La sostanza di una tale "diversa convenzione" è espressione di autonomia privata, con cui i condomini programmano che la portata dei loro rispettivi diritti ed obblighi di partecipazione alla vita del condominio sia determinata in modo difforme da quanto previsto negli artt. 1118 c.c. e 68 disp. att. c.c. Quindi, qualora le nuove tabelle, pur modificando quelle allegate al regolamento di condominio di natura contrattuale che siano conformi a quelle legali, introducano, però, una diversa convenzione con la quale vengano a modificarsi i principi e gli elementi normativi della ripartizione della spesa, la delibera che le approva dovrà necessariamente essere all'unanimità.

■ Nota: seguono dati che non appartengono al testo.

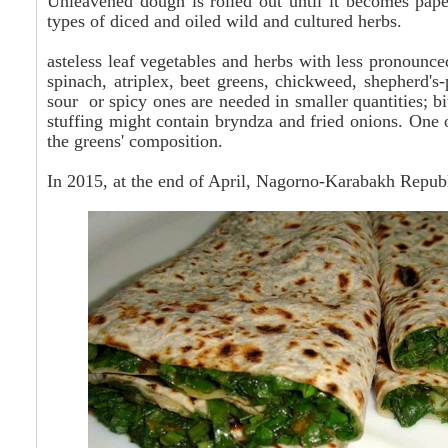
Unleavened dough is rolled out until it becomes paper-
types of diced and oiled wild and cultured herbs.
asteless leaf vegetables and herbs with less pronounce
spinach, atriplex, beet greens, chickweed, shepherd's-
sour or spicy ones are needed in smaller quantities; bi
stuffing might contain bryndza and fried onions. One 
the greens' composition.
In 2015, at the end of April, Nagorno-Karabakh Republi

Tabella portineria. Premesso quanto innanzi esposto, nella fattispecie in esame, a parere del giudice romano, un siffatto criterio derogatorio di natura negoziale che avrebbe richiesto l'unanimità dei consensi era già rinvenibile nella predisposizione della tabella "portineria", non già per non essere stata prevista nelle originarie tabelle allegate al regolamento di condominio, quanto piuttosto per aver derogato ai criteri legali mediante esclusione dalla stessa di alcuni dei condomini facenti parte dello stabile condominiale sul presupposto che questi, pur inseriti nello stabile condominiale, non avrebbero fruito del relativo servizio in quanto aventi accesso diretto sul piano strada.

Posto ciò, risultava del tutto erroneo e difforme al precetto normativo assumere come legittima l'esclusione dalla contribuzione alle spese di portierato di alcuni immobili solo perché avevano l'ingresso direttamente dalla strada. Difatti, tale affermazione, qualora non accompagnata da obiettiva e particolare conformazione dello stabile condominiale che porti ad escludere ogni forma di collegamento con il relativo servizio, non è sufficiente per poter escludere la contribuzione alla spesa.

In conclusione, la domanda è stata accolta e, per l'effetto, la delibera è stata dichiarata nulla.